In fact, I’ve been feeling a little bit like that lately. It’s not the first time I’ve experienced those feelings, either; remember my quarter-life crisis? I’m not entirely sure why, but ever since my trip to New Orleans last month, I’ve been in a rut. I came back on such a high after a fun, stress-free weekend–a break I very much needed at the time–but I couldn’t keep the high sustained. I went to visit my parents and family in North Carolina over Memorial Day weekend, and that gave me a little time to rest and recharge before diving back into life as I know it in Chattanooga. I needed that time on the water to clear my head. But my head didn’t stay clear for that long.
I thrive on keeping myself busy. Outside of my job, I find projects that fuel my passions and keep my creativity flowing. Writing, social media consulting, teaching some friends how they can use social media to help their side projects and businesses… it’s all things I love. But lately I’m learning that there’s such a thing as “too busy,” and it can reach a breaking point.
There’s a song from the 1960s by a band called The Byrds that I’ve had playing in my mind lately.
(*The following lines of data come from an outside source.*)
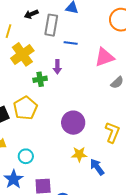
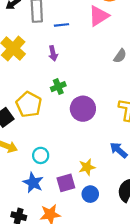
pink triangle: (104, 57) -> (99, 16), moved
green cross: (40, 79) -> (58, 87), moved
yellow star: (79, 154) -> (87, 167), moved

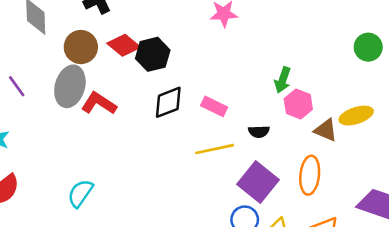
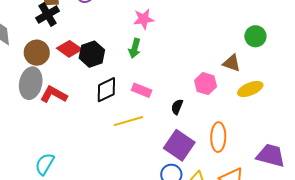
green arrow: (283, 80) -> (135, 48), moved
brown triangle: (326, 130) -> (232, 63), moved
black semicircle: (259, 132) -> (177, 107), turned 119
yellow line: (215, 149) -> (128, 121), moved

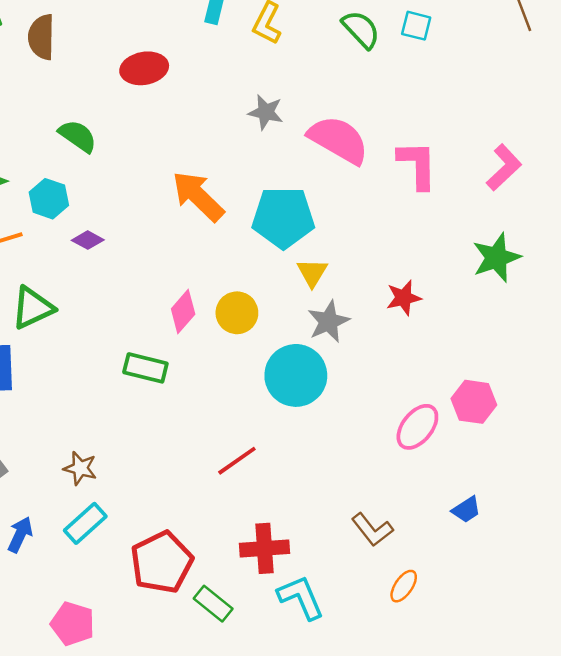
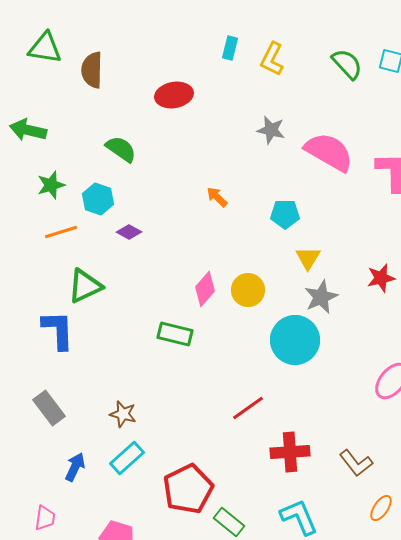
orange arrow: (198, 196) -> (217, 197), size x0.5
cyan pentagon: (283, 218) -> (285, 214), size x0.6
red cross: (265, 548) -> (290, 452), moved

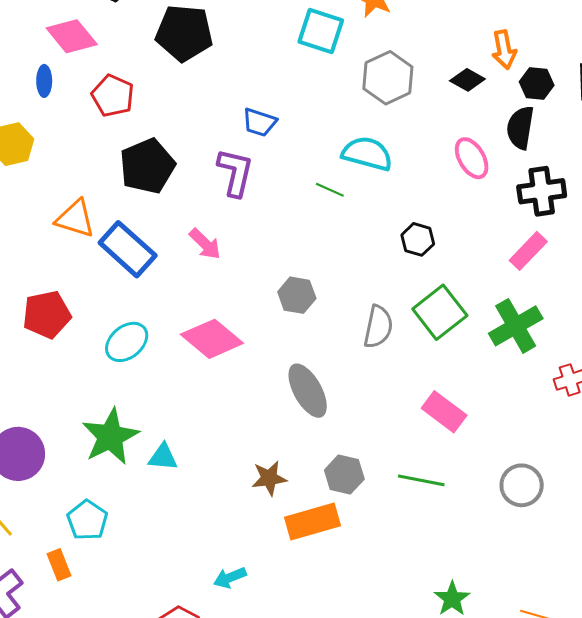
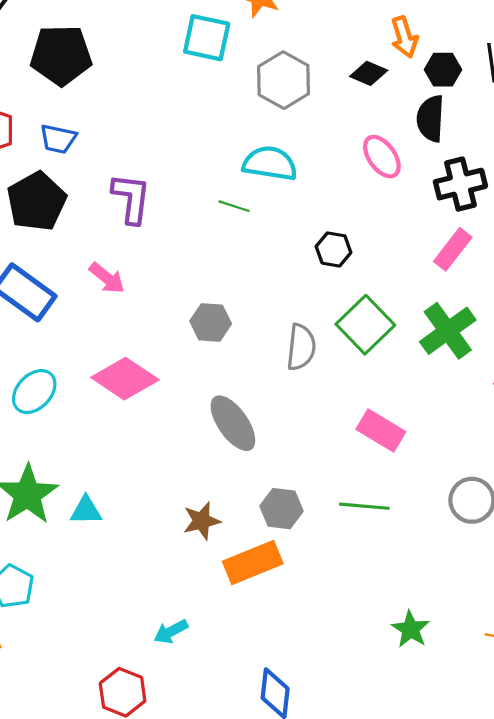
blue trapezoid: (260, 122) -> (58, 139), moved

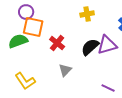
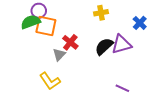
green semicircle: (18, 41) -> (31, 22), moved
gray triangle: (65, 70) -> (59, 55), moved
yellow L-shape: (25, 81) -> (50, 81), moved

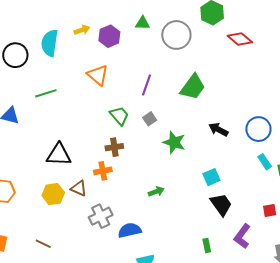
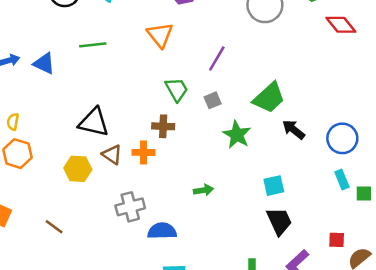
green trapezoid: (193, 87) -> (269, 98), moved
brown triangle: (79, 188) -> (112, 155), moved

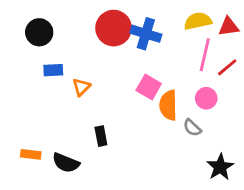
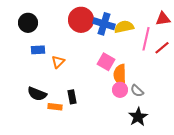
yellow semicircle: (198, 21) -> (124, 27), moved
pink circle: (206, 98) -> (120, 90), moved
orange rectangle: (31, 154) -> (55, 107), moved
black semicircle: (66, 163) -> (37, 94), moved
black star: (220, 167) -> (138, 117), moved

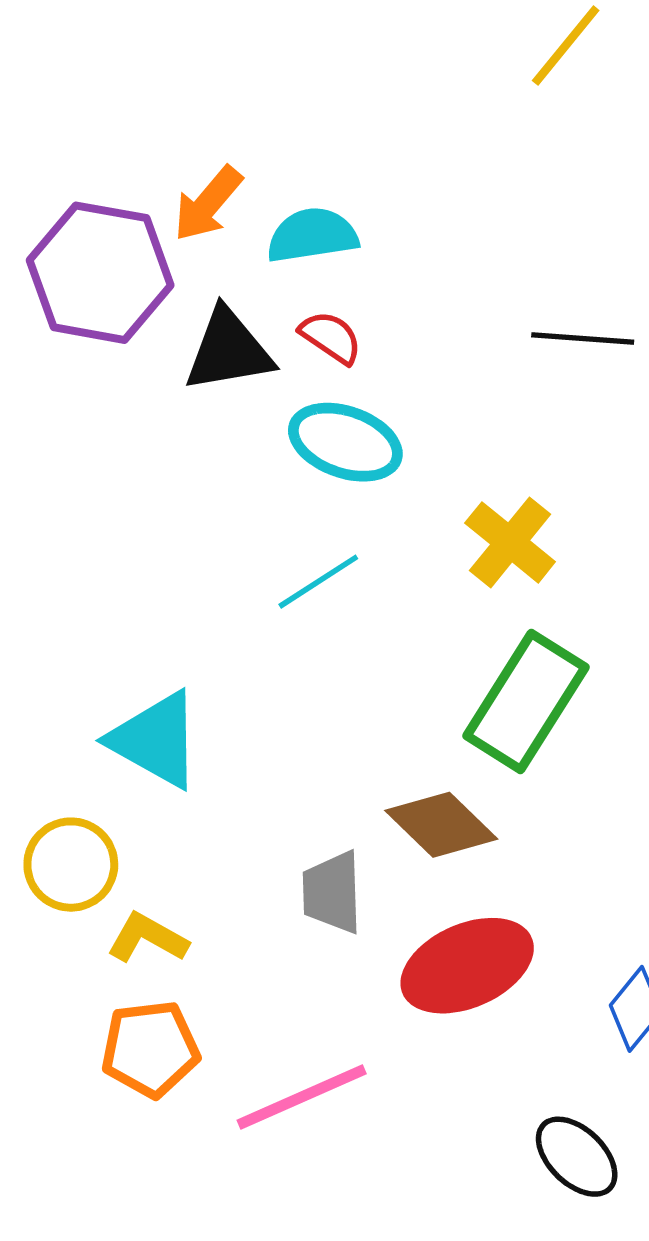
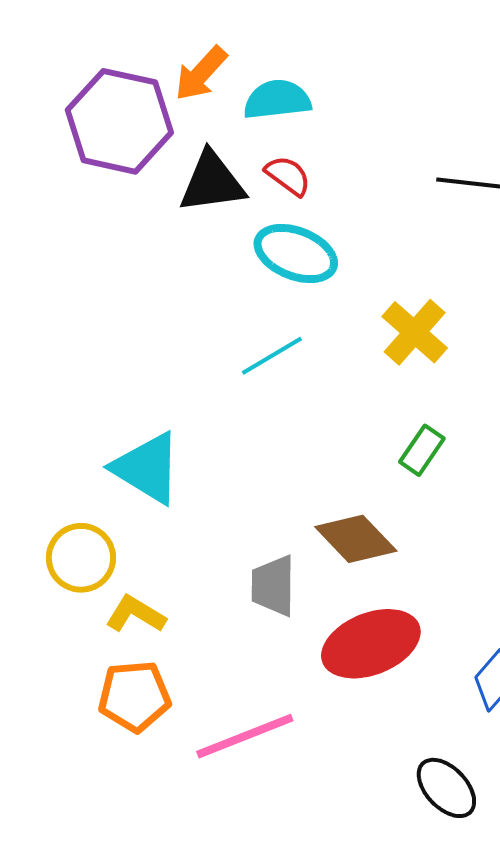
green rectangle: (526, 701) -> (422, 450), size x0.5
You may have heard it on the Forrest Gump soundtrack. Its lyrics are rooted in a passage from the book of Ecclesiastes in the Bible.
To every thing there is a season, and a time to every purpose under the heaven: a time to be born, a time to die; a time to plant, and a time to pluck up that which is planted; a time to kill, a time to heal; a time to break down, and a time to build up; a time to weep, and a time to laugh… a time to get, and a time to lose; a time to keep, and a time to cast away… a time to love, and a time to hate; a time of war, and a time of peace. (Ecclesiastes 3: 1 – 8)
I need that passage painted on my walls.
I hate feeling stuck in a rut. I hate not enjoying things I usually love. I hate burnout. But the more I keep putting on my plate, the more likely I am to feel burned out, exhausted and worst of all, unmotivated. At some point, I have to realize that I’ve got too much on my to-do list and it’s time to give myself a break.
It’s okay to say, “it’s not you, work, it’s me.” It’s not a cop out in this case.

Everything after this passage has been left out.